TO DO: Would you pull out every line of the material that contains the string "maken"?

INFORMATION SUPPLIED:
▼▼▼

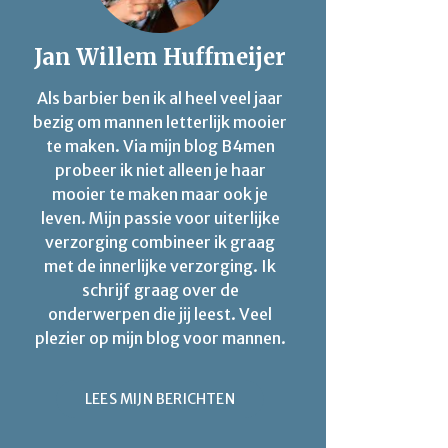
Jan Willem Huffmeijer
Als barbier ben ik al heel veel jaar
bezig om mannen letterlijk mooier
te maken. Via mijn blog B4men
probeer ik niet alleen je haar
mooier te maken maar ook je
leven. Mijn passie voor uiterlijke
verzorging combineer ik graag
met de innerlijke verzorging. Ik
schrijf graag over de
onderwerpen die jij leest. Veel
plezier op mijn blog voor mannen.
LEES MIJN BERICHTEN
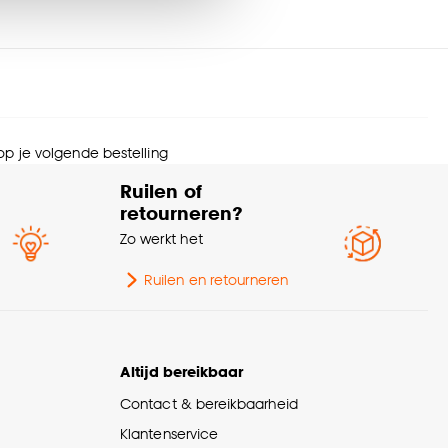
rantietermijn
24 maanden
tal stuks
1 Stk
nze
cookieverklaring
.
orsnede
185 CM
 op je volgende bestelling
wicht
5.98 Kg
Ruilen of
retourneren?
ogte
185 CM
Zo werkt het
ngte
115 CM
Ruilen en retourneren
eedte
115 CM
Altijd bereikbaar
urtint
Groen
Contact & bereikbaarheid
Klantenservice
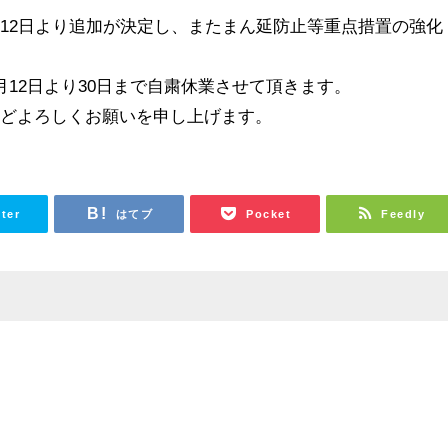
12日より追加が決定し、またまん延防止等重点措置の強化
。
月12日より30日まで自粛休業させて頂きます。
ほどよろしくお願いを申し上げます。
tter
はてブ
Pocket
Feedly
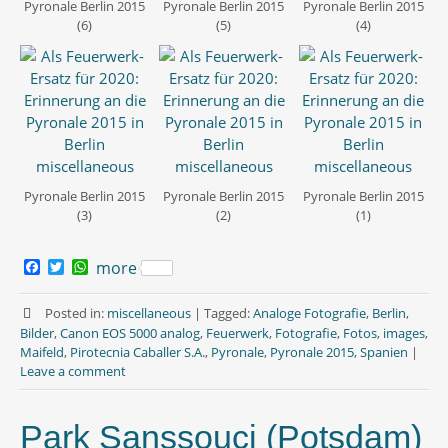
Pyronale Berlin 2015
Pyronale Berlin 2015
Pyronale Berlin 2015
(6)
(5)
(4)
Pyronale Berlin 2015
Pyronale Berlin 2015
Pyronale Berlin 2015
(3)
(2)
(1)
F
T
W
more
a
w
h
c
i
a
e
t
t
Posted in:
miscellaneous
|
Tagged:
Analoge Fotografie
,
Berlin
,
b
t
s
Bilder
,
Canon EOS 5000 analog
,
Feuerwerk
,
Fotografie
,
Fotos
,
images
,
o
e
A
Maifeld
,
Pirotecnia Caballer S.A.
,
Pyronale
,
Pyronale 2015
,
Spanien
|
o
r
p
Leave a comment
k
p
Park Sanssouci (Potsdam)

▲▲▲
▼▼▼

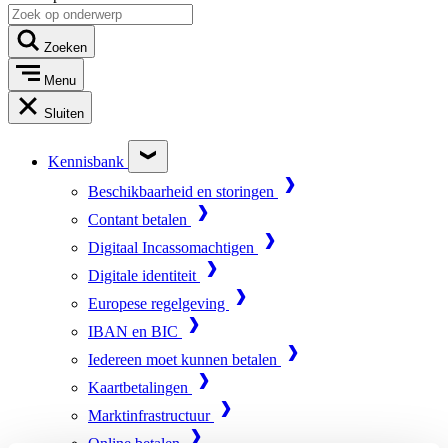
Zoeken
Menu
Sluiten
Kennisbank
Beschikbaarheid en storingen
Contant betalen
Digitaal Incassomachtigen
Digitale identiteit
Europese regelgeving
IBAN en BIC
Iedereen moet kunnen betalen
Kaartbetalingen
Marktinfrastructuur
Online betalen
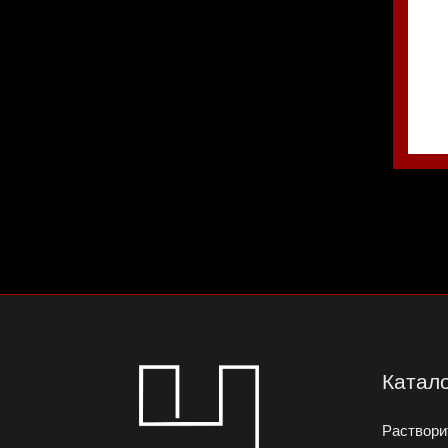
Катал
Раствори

▲▲▲
▼▼▼

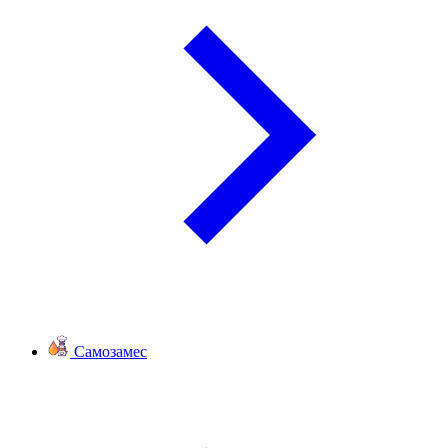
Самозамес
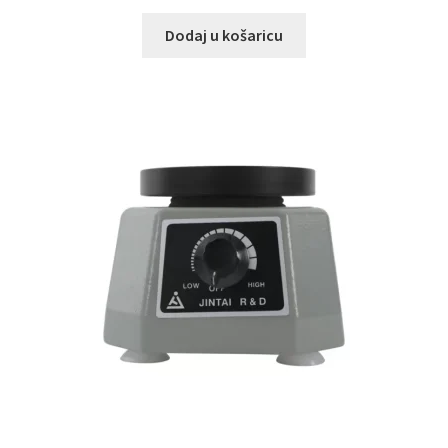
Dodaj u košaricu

▲▲▲

COMPLETED EXERCISE:
te maken. Via mijn blog B4men
mooier te maken maar ook je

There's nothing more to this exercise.